Create a directory in the current working directory


In [13]:
os.mkdir('junk_folder')

Test if it's there:


In [14]:
'junk_folder' in os.listdir(os.curdir)


Out[14]:
True

Rename it:


In [15]:
os.rename('junk_folder', 'foodir')  # works for files as well

Delete it:


In [16]:
os.rmdir('foodir')

Create a directory and intermediate ones:


In [17]:
os.makedirs('./aaa/bbb/ccc', exist_ok=True)
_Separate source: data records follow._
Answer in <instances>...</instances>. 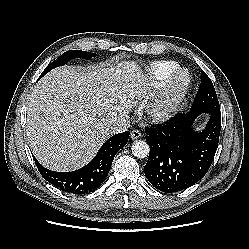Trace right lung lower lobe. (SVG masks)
Listing matches in <instances>:
<instances>
[{
	"mask_svg": "<svg viewBox=\"0 0 249 249\" xmlns=\"http://www.w3.org/2000/svg\"><path fill=\"white\" fill-rule=\"evenodd\" d=\"M129 132L110 137L94 159L73 172H55L43 167L36 159V166L45 180L65 192L87 194L95 191L107 177L116 153L127 144Z\"/></svg>",
	"mask_w": 249,
	"mask_h": 249,
	"instance_id": "obj_1",
	"label": "right lung lower lobe"
}]
</instances>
os.path: path manipulations


In [18]:
with open('junk_file.txt', 'w') as f:
    f.write('blah')

In [19]:
a = os.path.abspath('junk_file.txt')

In [20]:
a


Out[20]:
'/home/denis/sandbox/ueapy.github.io/content/notebooks/junk_file.txt'

In [21]:
os.path.dirname(a)


Out[21]:
'/home/denis/sandbox/ueapy.github.io/content/notebooks'

In [22]:
os.path.basename(a)


Out[22]:
'junk_file.txt'

In [23]:
os.path.splitext(os.path.basename(a))


Out[23]:
('junk_file', '.txt')

In [24]:
os.path.exists(os.path.dirname(a))


Out[24]:
True

In [25]:
os.path.isfile('junk_file.txt')


Out[25]:
True

In [26]:
os.path.isdir('junk_file.txt')


Out[26]:
False

In [27]:
os.path.expanduser('~/UEA')


Out[27]:
'/home/denis/UEA'

In [28]:
os.path.join(os.path.expanduser('~'), 'UEA', 'lalala')


Out[28]:
'/home/denis/UEA/lalala'

In [29]:
os.path.getctime(a)


Out[29]:
1486678245.661653

In [30]:
os.path.getsize(a)


Out[30]:
4

In [31]:
os.path.commonprefix(['~/UEA/temp_data/', '~/UEA/PUG/'])


Out[31]:
'~/UEA/'

os.walk (previously os.path.walk) - directory tree generation

Uncomment to list the current directory tree


In [32]:
# for i in os.walk('.'):
    # print(i)

glob - Unix style pathname pattern expansion

The glob module provides convenient file pattern matching.

For example, you can find all files ending in '.ipynb':


In [33]:
import glob

In [34]:
glob.glob('*.ipynb')


Out[34]:
['2015-11-27-meeting-summary.ipynb',
 '2015-12-11-meeting-summary.ipynb',
 '2015-11-13-meeting-summary.ipynb',
 '2016-03-11-exceptions.ipynb',
 '2016-09-30-scripts-and-modules.ipynb',
 '2016-10-07-creating-netcdf-datasets.ipynb',
 '2016-10-21-data-animations-intro.ipynb',
 '2015-12-18-meeting-summary.ipynb',
 '2017-01-20-function-quirks.ipynb',
 '2016-03-04-meeting-location.ipynb',
 '2016-05-13-custom-colorbar-colormap.ipynb',
 '2016-03-04-argument-parsing.ipynb',
 '2016-01-29-matplotlib-styles.ipynb',
 '2017-02-03-file-operations.ipynb',
 '2016-02-12-jupyter-grace-update.ipynb',
 '2016-12-02-oop-meteo-example.ipynb',
 '2016-02-05-ipywidgets-interact.ipynb',
 '2016-06-10-arcgis-intro.ipynb',
 '2016-01-15-iris-trajectory.ipynb',
 '2016-02-19-numpy-arrays-basics.ipynb',
 '2015-12-04-meeting-summary.ipynb',
 '2015-11-06-initial-meeting.ipynb',
 '2016-10-14-loading-netcdf-datasets.ipynb',
 '2016-05-06-classes.ipynb',
 '2015-11-20-cartopy-example.ipynb',
 '2016-10-28-xarray-intro.ipynb',
 '2016-01-22-string-formatting.ipynb']

shutil - high-level file operations

The shutil provides useful file operations:

  • shutil.rmtree: Recursively delete a directory tree.
  • shutil.move: Recursively move a file or directory to another location.
  • shutil.copy: Copy files or directories.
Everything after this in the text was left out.